Search code examples
javaoptaplanner

Optaplanner local search produces inconsistent state of InverseRelationShadowVariable annotated field


EDIT - turned out to be caused by inappropriate use of SolutionManager#explain(Solution_) - see the accepted answer

I am experiencing a bug in either my code or optaplanner and i can't seem to wrap my head around it.

Bug description

I am using "Chained through time" pattern with the following classes

  • Employee (extends TaskOrEmployee) - problem fact
  • Task (extends TaskOrEmployee) (contains @PlanningVariable TaskOrEmployee previousTaskOrEmployee field) (annotated by @PlanningEntity)
  • TaskOrEmployee (contains @InverseRelationShadowVariable Task nextTask field) (annotated by @PlanningEntity)

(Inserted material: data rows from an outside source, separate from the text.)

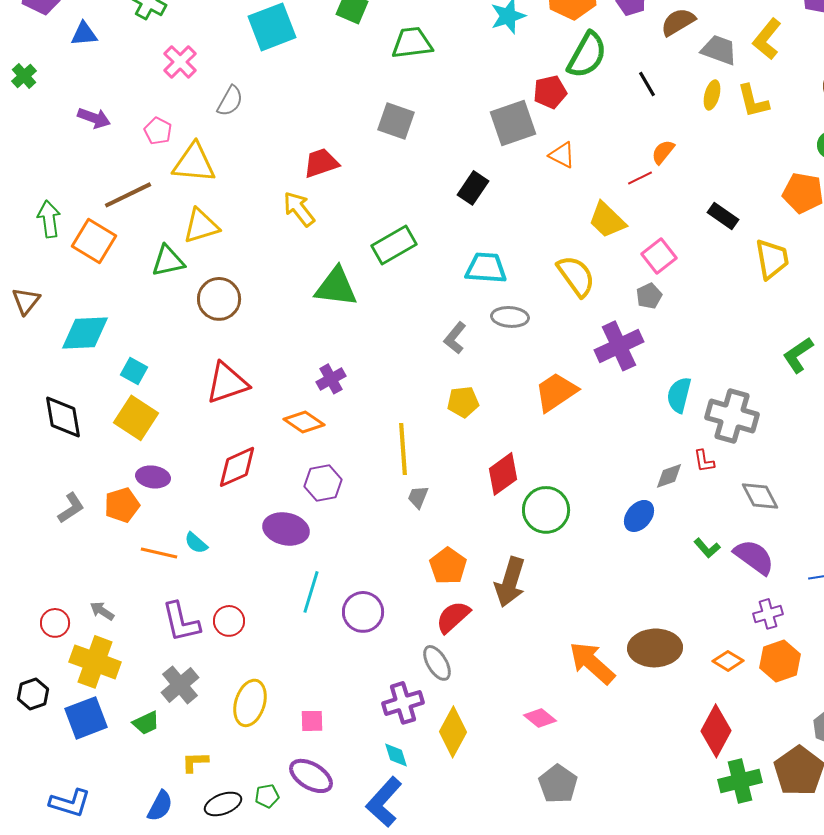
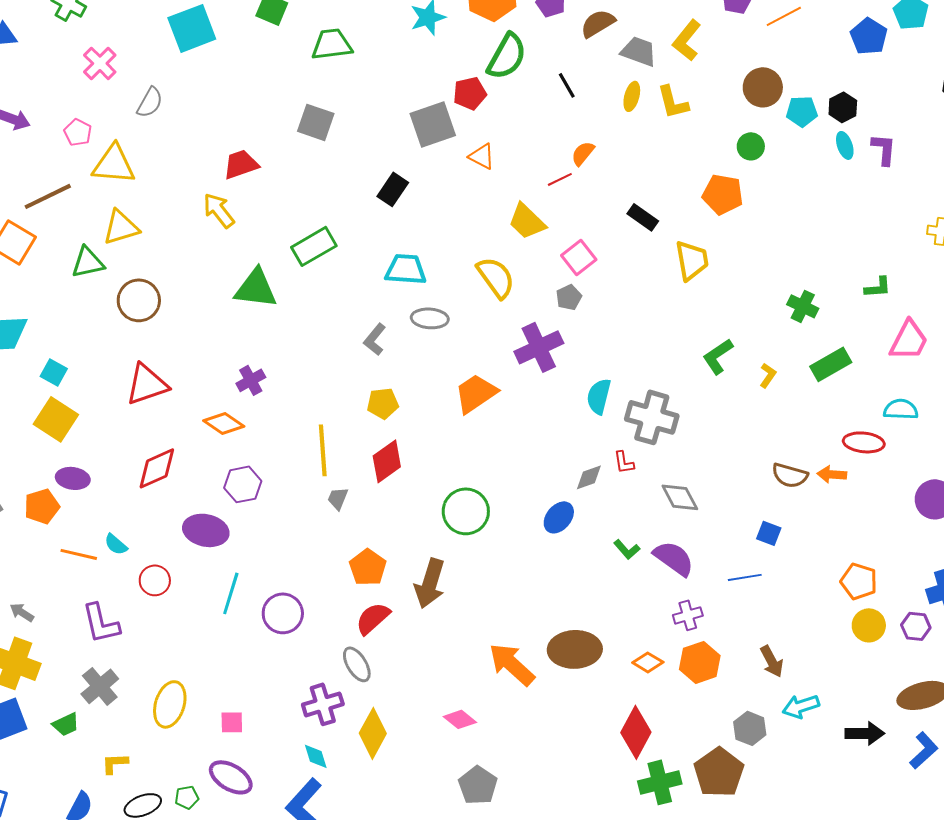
red diamond: (503, 474) -> (387, 461), moved
red circle: (229, 621) -> (155, 580), moved

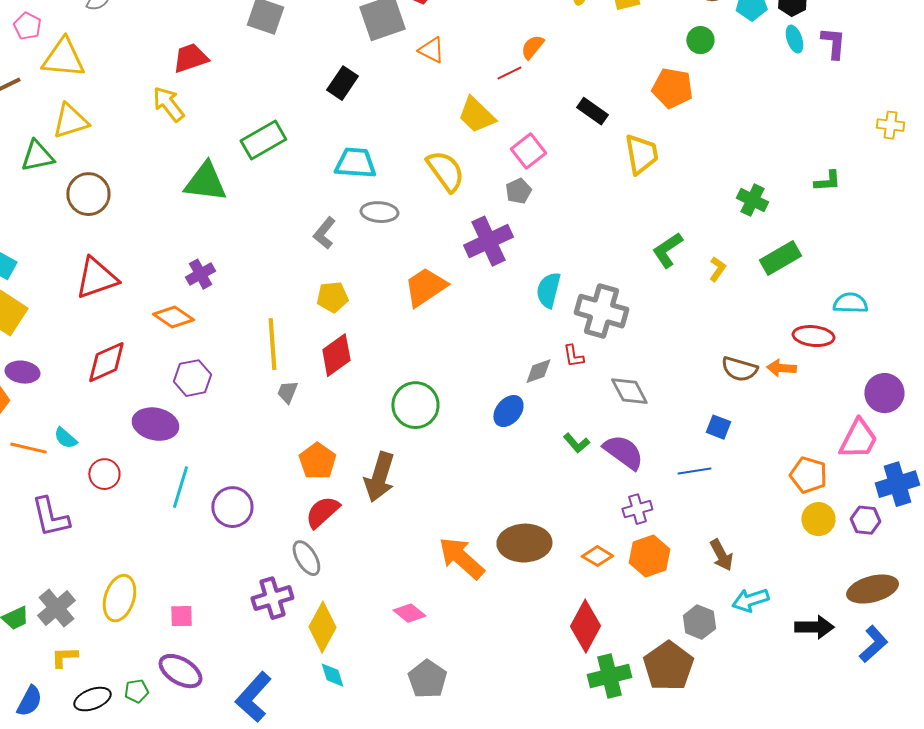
pink trapezoid: (909, 340) -> (858, 439), moved
gray cross: (100, 686) -> (56, 608), moved
cyan diamond: (316, 756) -> (332, 675), moved

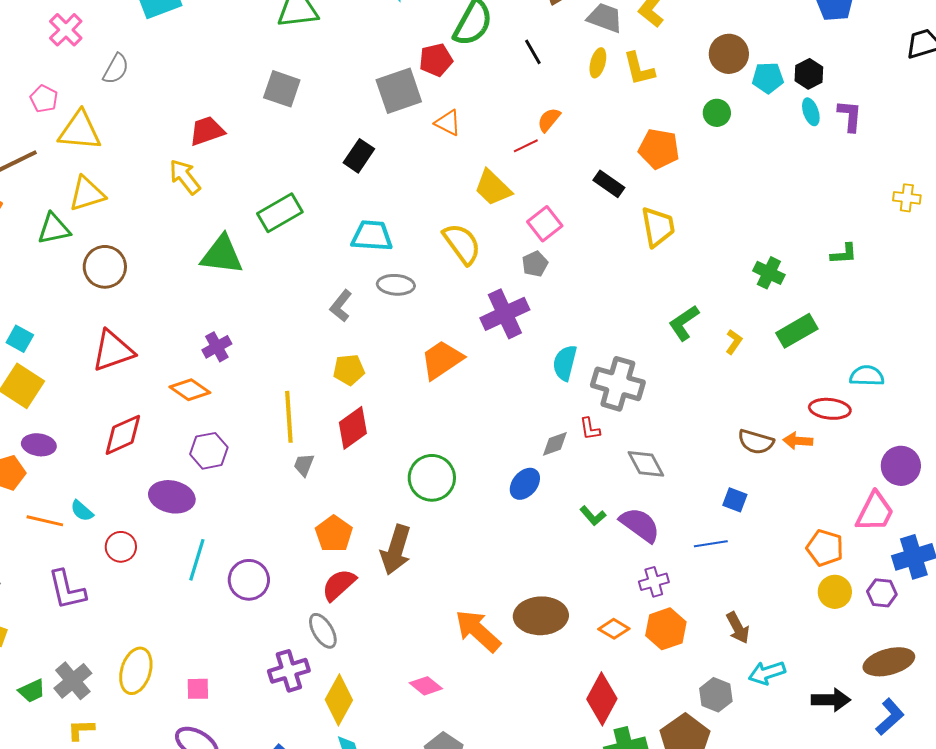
orange pentagon: (672, 88) -> (659, 149), moved

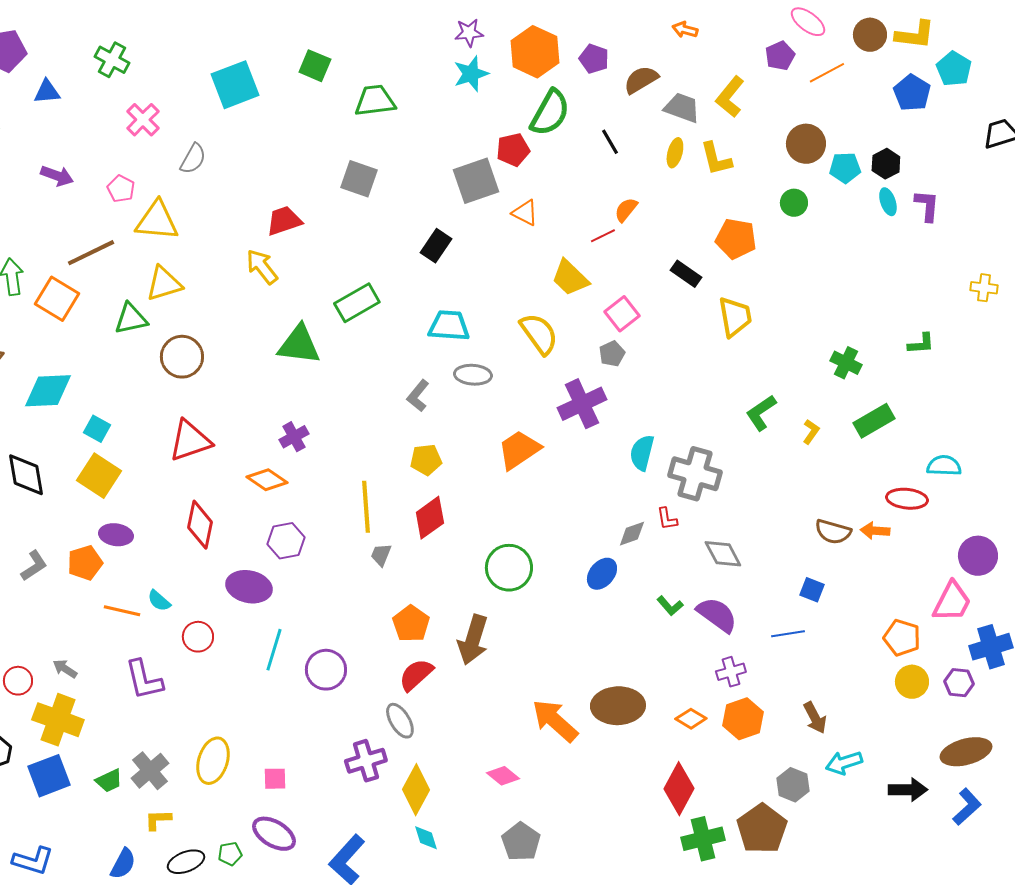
red diamond: (123, 435) -> (200, 525), turned -54

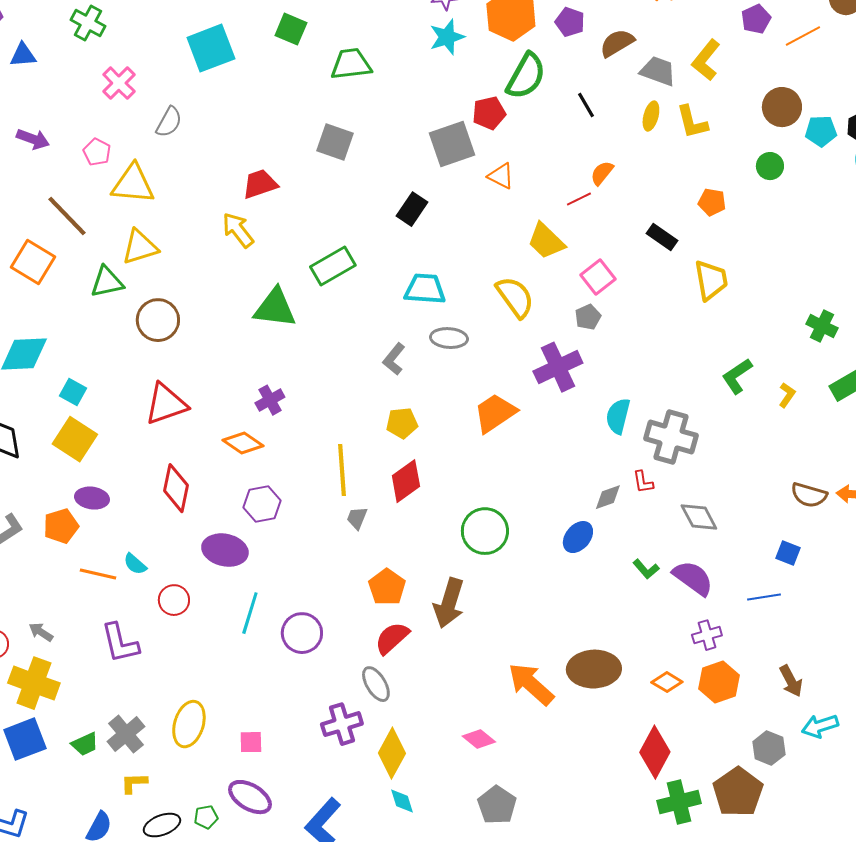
orange pentagon: (736, 239) -> (712, 202), size x0.7
brown line: (91, 253) -> (67, 216), turned 72

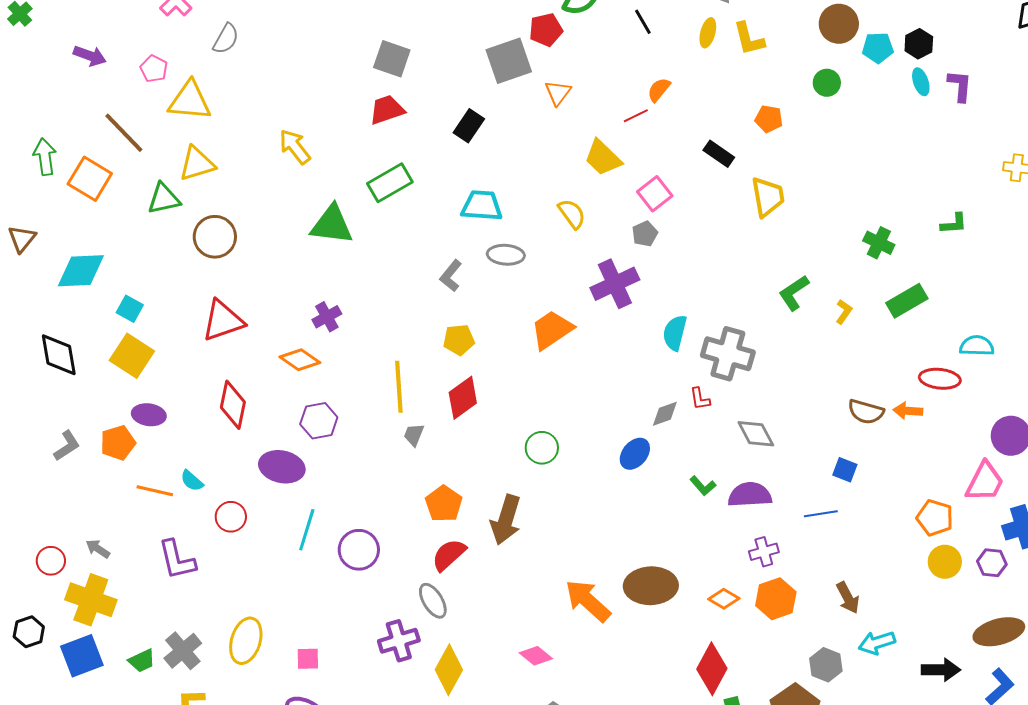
orange triangle: (501, 176) -> (558, 93), turned 40
red trapezoid: (260, 184) -> (387, 110), moved
yellow semicircle: (515, 297) -> (572, 214), size x0.7
green circle: (485, 531) -> (542, 448), size x0.7
purple semicircle: (693, 578) -> (750, 495), turned -39

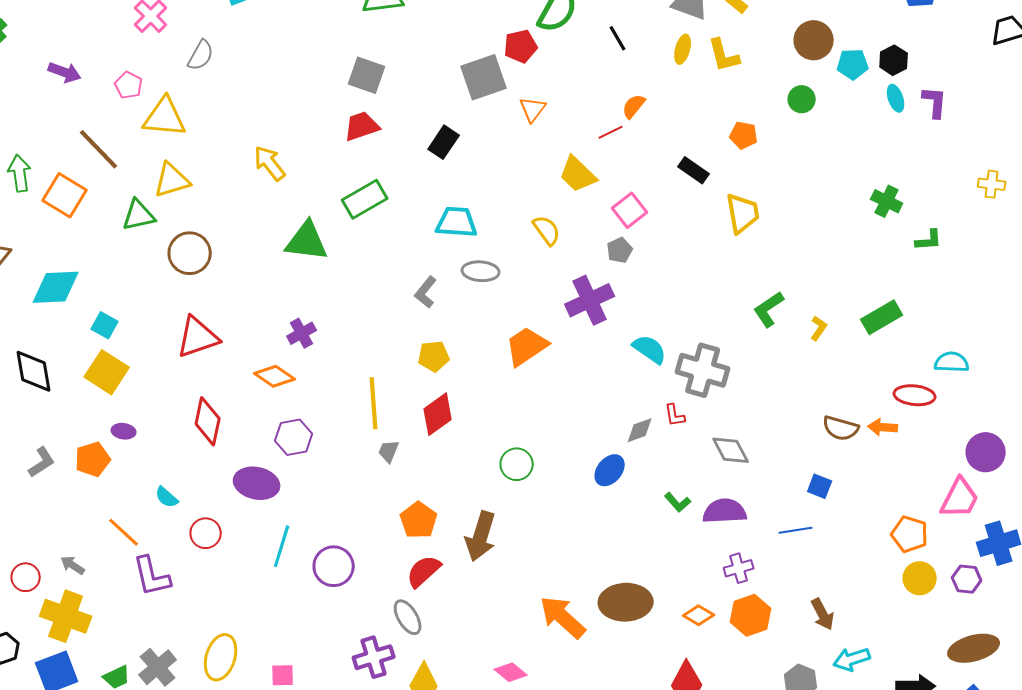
green cross: (879, 243) -> (887, 201), moved
cyan semicircle: (675, 333) -> (650, 349), turned 111
purple ellipse: (149, 415) -> (124, 431), size x0.7
orange line: (155, 491) -> (124, 532), moved, turned 30

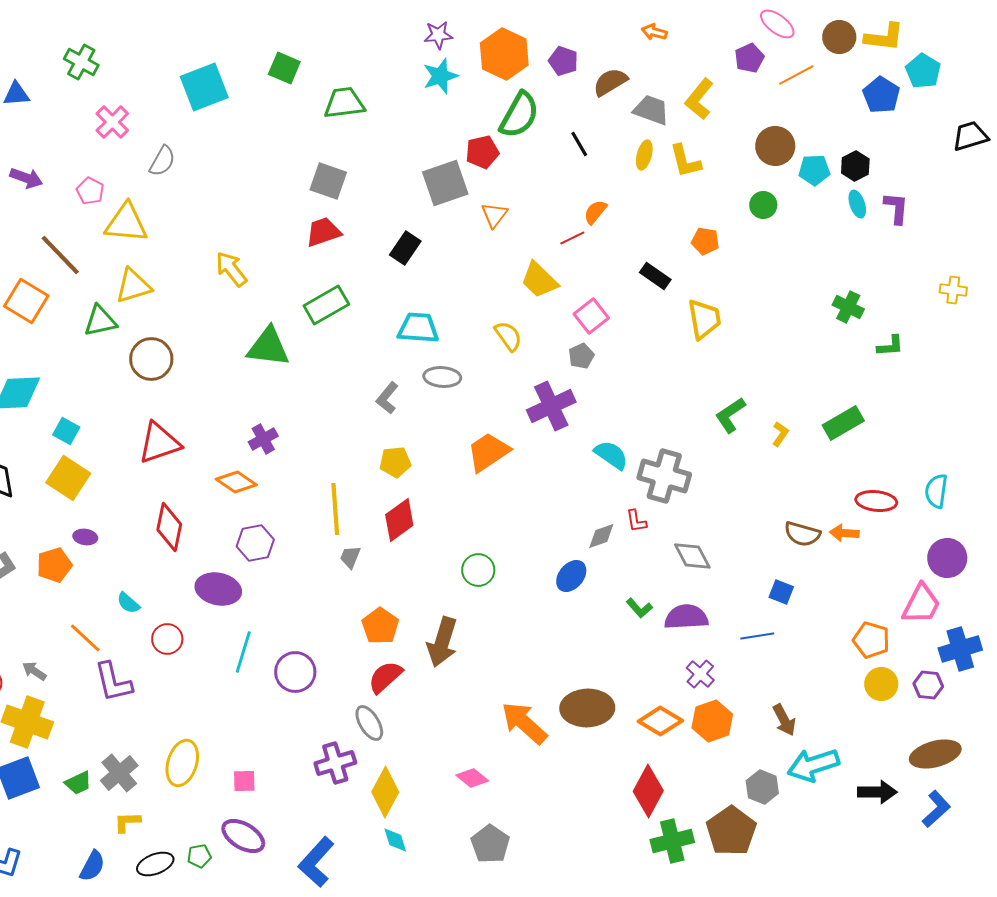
cyan semicircle: (952, 362) -> (936, 491), moved, turned -84
purple cross: (739, 568) -> (700, 674), turned -32
orange diamond: (699, 615) -> (660, 721), size x1.4
cyan arrow: (852, 659) -> (813, 765), size x1.4

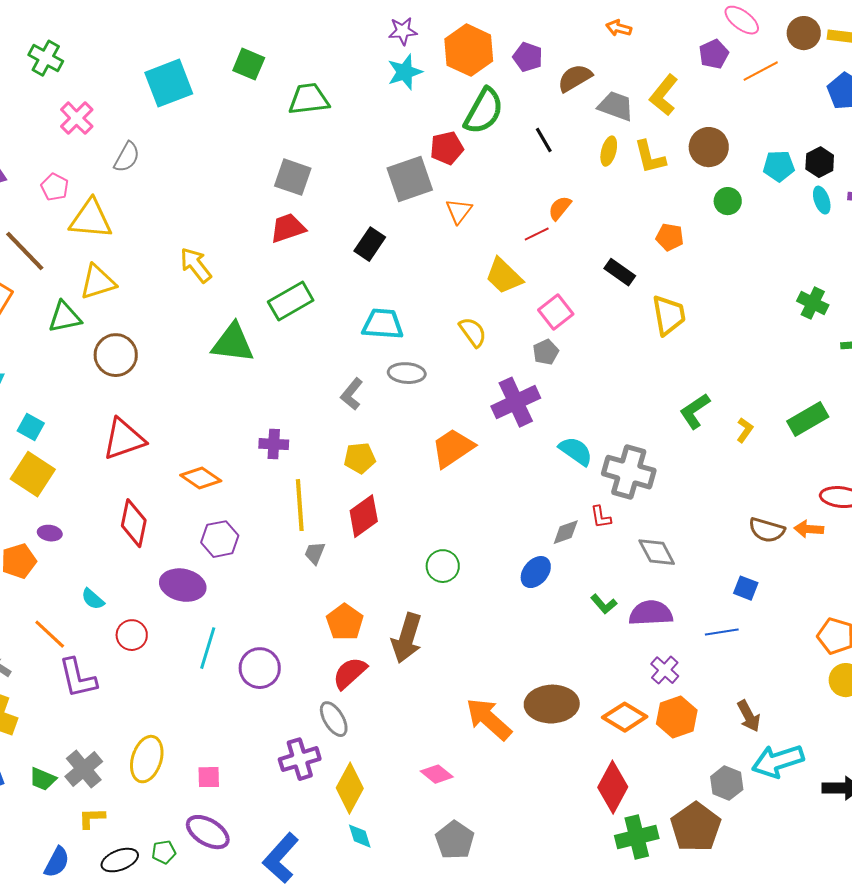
brown circle: (775, 146) -> (709, 147), moved
purple cross: (263, 439) -> (274, 444), moved, turned 32
green trapezoid: (78, 783) -> (43, 779), turned 48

Optaplanner version: 8.44.0.Final, java 11

Construction heuristic is working fine, but local search is throwing an exception saying that the solution state is inconsistent, because task.getPreviousTaskOrEmployee().getNextTask() != task, even though I am not passing already initialized solution and I am never setting nextTask nor previousTaskOrEmployee manually.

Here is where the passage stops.